Having John Cutler on the Product Comms Series was so much fun! This episode is full of gold.
John is a Product Leader at heart and shares his wisdom from experiences gained at Pendo.io, Zendesk, Amplitude and currently at Toast. We talk about communicating strategic frameworks and the power of simplicity.
I am certain you will enjoy this one!
✅ Strategic Communication Must Guide Decisions: It's crucial that strategic frameworks communicated by leadership are not just memorable, but actively guide everyday decision-making within the organization.
✅ Avoid "Decision Drift": Ensure that discussions lead to concrete decisions that are remembered and acted upon, preventing the need to rehash the same conversations.
✅ Embrace "Powerful Simplicity": Communicate complex strategies in a simple yet powerful manner that encourages deep understanding and engagement from the team.
✅ Test and Iterate Communication: Like A/B testing a landing page, it's important to test strategic communications within the organization to ensure they resonate and drive action.
✅ Prioritize and Focus: While broad visions like "build a bank the world loves to use" can be empowering, they must be accompanied by focused priorities to prevent spreading efforts too thinly across too many objectives.
John Cutler (00:00)
Sure.

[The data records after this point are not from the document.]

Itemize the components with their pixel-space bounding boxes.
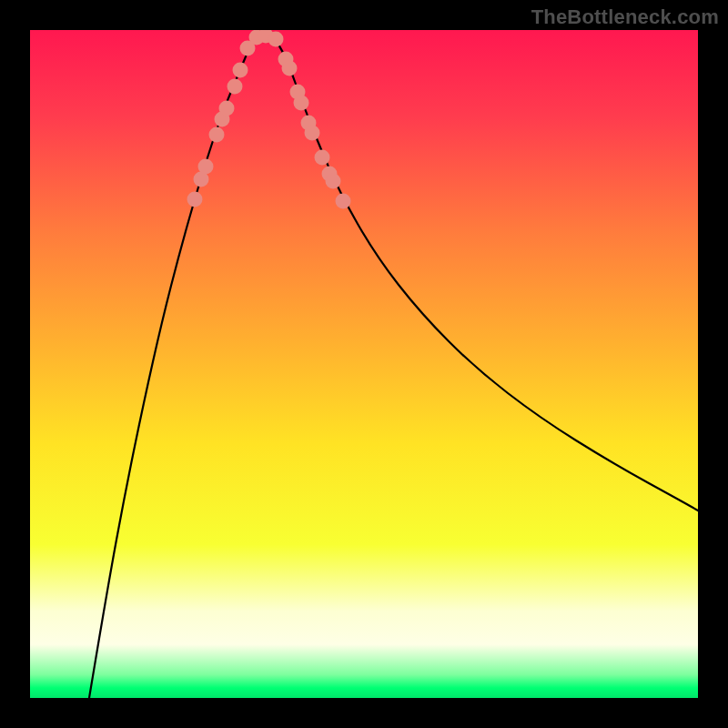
marker-dot <box>268 32 284 47</box>
gradient-background <box>30 30 698 698</box>
marker-dot <box>233 63 248 78</box>
marker-dot <box>294 96 309 111</box>
marker-dot <box>228 79 243 95</box>
marker-dot <box>282 61 298 76</box>
marker-dot <box>305 126 320 141</box>
watermark-text: TheBottleneck.com <box>531 5 719 29</box>
marker-dot <box>219 101 235 116</box>
marker-dot <box>315 150 330 166</box>
marker-dot <box>209 127 225 143</box>
marker-dot <box>187 192 203 207</box>
marker-dot <box>198 159 214 175</box>
marker-dot <box>336 194 351 209</box>
bottleneck-chart <box>30 30 698 698</box>
marker-dot <box>326 174 341 189</box>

John, background in product management and UX, and before that, some business analyst roles, and then a prior life as a musician. Probably the last seven years, mostly been in eight, have been in B2B SaaS companies. So that's kind of, I guess, where I've inhabited. Not a lot of B2C recently, although I did that in the past. And then I write a lot. I write a newsletter every week, and like sharing frameworks and things like that. So...

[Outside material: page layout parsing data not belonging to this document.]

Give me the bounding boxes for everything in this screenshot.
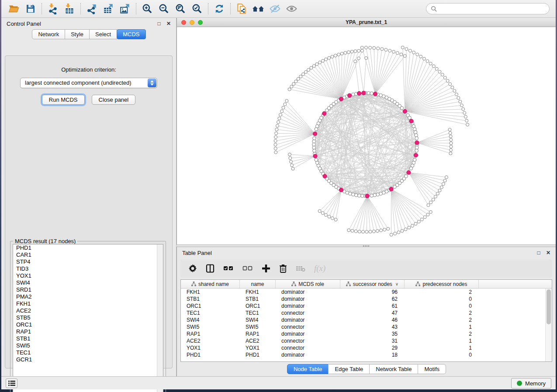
memory-status-icon	[517, 381, 522, 386]
settings-gear-button[interactable]	[188, 263, 197, 274]
refresh-view-button[interactable]	[211, 2, 228, 16]
close-panel-button[interactable]: Close panel	[92, 95, 136, 105]
column-header-predecessor-nodes[interactable]: predecessor nodes	[405, 280, 479, 288]
cell-predecessor-nodes: 1	[405, 323, 479, 330]
delete-table-button[interactable]	[296, 263, 305, 274]
export-table-button[interactable]	[100, 2, 117, 16]
zoom-out-button[interactable]	[156, 2, 172, 16]
function-builder-button[interactable]: f(x)	[314, 263, 325, 274]
table-row[interactable]: YOX1YOX1connector291	[181, 344, 552, 351]
mcds-result-item[interactable]: STP4	[13, 258, 163, 265]
table-row[interactable]: STB1STB1dominator620	[181, 296, 552, 303]
list-icon	[8, 380, 15, 386]
tab-style[interactable]: Style	[65, 29, 90, 39]
first-neighbors-button[interactable]	[250, 2, 266, 16]
column-header-MCDS-role[interactable]: MCDS role	[276, 280, 340, 288]
table-row[interactable]: FKH1FKH1dominator962	[181, 289, 552, 296]
select-all-button[interactable]	[223, 263, 234, 274]
mcds-tab-content: Optimization criterion: largest connecte…	[5, 55, 173, 368]
add-column-button[interactable]	[262, 263, 270, 274]
close-panel-icon[interactable]: ✕	[166, 21, 172, 27]
network-view-window: YPA_prune.txt_1	[176, 18, 556, 244]
tab-network[interactable]: Network	[32, 29, 65, 39]
mcds-result-item[interactable]: SWI5	[13, 342, 163, 349]
table-body: FKH1FKH1dominator962STB1STB1dominator620…	[181, 289, 552, 358]
table-row[interactable]: ORC1ORC1dominator610	[181, 303, 552, 309]
tab-mcds[interactable]: MCDS	[117, 29, 145, 39]
open-file-button[interactable]	[6, 2, 22, 16]
table-row[interactable]: PHD1PHD1dominator180	[181, 351, 552, 358]
float-panel-icon[interactable]: □	[156, 21, 162, 27]
export-network-button[interactable]	[83, 2, 100, 16]
table-panel-title: Table Panel	[182, 250, 212, 256]
network-canvas[interactable]	[177, 27, 556, 244]
sort-indicator-icon: ∨	[395, 282, 398, 286]
mcds-result-item[interactable]: YOX1	[13, 272, 163, 279]
cell-successor-nodes: 31	[340, 337, 405, 344]
mcds-result-item[interactable]: SWI4	[13, 279, 163, 286]
table-scrollbar-thumb[interactable]	[547, 289, 551, 324]
zoom-fit-button[interactable]	[172, 2, 189, 16]
mcds-result-item[interactable]: STB5	[13, 314, 163, 321]
hide-selected-button[interactable]	[266, 2, 283, 16]
tab-motifs[interactable]: Motifs	[418, 364, 446, 374]
mcds-result-item[interactable]: SRD1	[13, 286, 163, 293]
minimize-window-icon[interactable]	[190, 20, 194, 25]
network-window-titlebar[interactable]: YPA_prune.txt_1	[177, 18, 556, 27]
mcds-result-item[interactable]: RAP1	[13, 328, 163, 335]
search-input[interactable]	[440, 6, 545, 12]
table-row[interactable]: TEC1TEC1connector472	[181, 309, 552, 316]
close-table-panel-icon[interactable]: ✕	[545, 250, 551, 256]
zoom-selected-button[interactable]	[189, 2, 205, 16]
mcds-result-item[interactable]: ORC1	[13, 321, 163, 328]
table-row[interactable]: SWI4SWI4dominator462	[181, 316, 552, 323]
network-graph[interactable]	[177, 27, 556, 244]
memory-button[interactable]: Memory	[511, 378, 551, 389]
table-row[interactable]: ACE2ACE2connector311	[181, 337, 552, 344]
column-header-shared-name[interactable]: shared name	[181, 280, 240, 288]
tab-select[interactable]: Select	[89, 29, 117, 39]
mcds-result-title: MCDS result (17 nodes)	[13, 238, 77, 244]
mcds-result-item[interactable]: TEC1	[13, 349, 163, 356]
mcds-result-item[interactable]: CAR1	[13, 251, 163, 258]
column-header-name[interactable]: name	[240, 280, 276, 288]
mcds-result-item[interactable]: STB1	[13, 335, 163, 342]
mcds-result-item[interactable]: TID3	[13, 265, 163, 272]
close-window-icon[interactable]	[181, 20, 186, 25]
deselect-all-button[interactable]	[242, 263, 253, 274]
mcds-result-item[interactable]: GCR1	[13, 356, 163, 363]
cell-predecessor-nodes: 0	[405, 296, 479, 303]
column-header-successor-nodes[interactable]: successor nodes∨	[340, 280, 405, 288]
search-field[interactable]	[426, 3, 550, 14]
refresh-view-icon	[214, 3, 225, 14]
delete-column-button[interactable]	[279, 263, 287, 274]
show-columns-button[interactable]	[206, 263, 214, 274]
horizontal-splitter[interactable]	[176, 244, 556, 247]
tab-node-table[interactable]: Node Table	[287, 364, 329, 374]
float-table-panel-icon[interactable]: □	[536, 250, 542, 256]
import-network-button[interactable]	[45, 2, 61, 16]
duplicate-network-icon	[236, 3, 247, 14]
mcds-result-item[interactable]: PHD1	[13, 244, 163, 251]
tab-edge-table[interactable]: Edge Table	[328, 364, 370, 374]
tab-network-table[interactable]: Network Table	[369, 364, 418, 374]
criterion-select[interactable]: largest connected component (undirected)	[20, 78, 157, 88]
table-row[interactable]: RAP1RAP1dominator352	[181, 330, 552, 337]
mcds-result-item[interactable]: FKH1	[13, 300, 163, 307]
table-scrollbar[interactable]	[545, 289, 552, 361]
run-mcds-button[interactable]: Run MCDS	[42, 95, 85, 105]
mcds-list-scrollbar[interactable]	[157, 244, 163, 392]
show-all-button[interactable]	[283, 2, 300, 16]
import-table-button[interactable]	[61, 2, 78, 16]
save-session-button[interactable]	[22, 2, 39, 16]
mcds-result-item[interactable]: PMA2	[13, 293, 163, 300]
zoom-in-button[interactable]	[139, 2, 156, 16]
table-row[interactable]: SWI5SWI5connector431	[181, 323, 552, 330]
task-history-button[interactable]	[6, 378, 17, 388]
maximize-window-icon[interactable]	[198, 20, 203, 25]
duplicate-network-button[interactable]	[233, 2, 250, 16]
column-type-icon	[291, 282, 296, 286]
cell-successor-nodes: 43	[340, 323, 405, 330]
mcds-result-item[interactable]: ACE2	[13, 307, 163, 314]
export-image-button[interactable]	[117, 2, 133, 16]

Yeah, that's my passion and I live in Santa Barbara with my kid and partner.
Jack (00:34)
Cool. Thanks. Obviously, we're here to talk about kind of product communication. So communication is obviously a fabric of running through everything we're doing. And, you know, we're all in cross-functional teams and those teams are in departments and in organizations. So we're obviously communicating every day and there's a lot of things that can go wrong with that. And I'm sure you've got a lot of interesting experiences around where it hasn't quite worked. If you'd like to dive into a couple of those, that would be super interesting, I think, to share.
John Cutler (01:05)
Sure, I can think of a couple examples ranging from the very simple maybe person to person and then maybe person to organization too because that's interesting. I think what comes to mind is that often around strategy.
There's strategy development and then strategy deployment. And so what you often see in a company is maybe there's a lot of kind of back room strategizing and a lot of conversations and that gets deployed. So, you know, one particular experience that stands out for me is, you know, being an employee in a company and looking at the sort of deck or the presentation during a kickoff or in all hands and seeing, you know, these three or five strategic pillars.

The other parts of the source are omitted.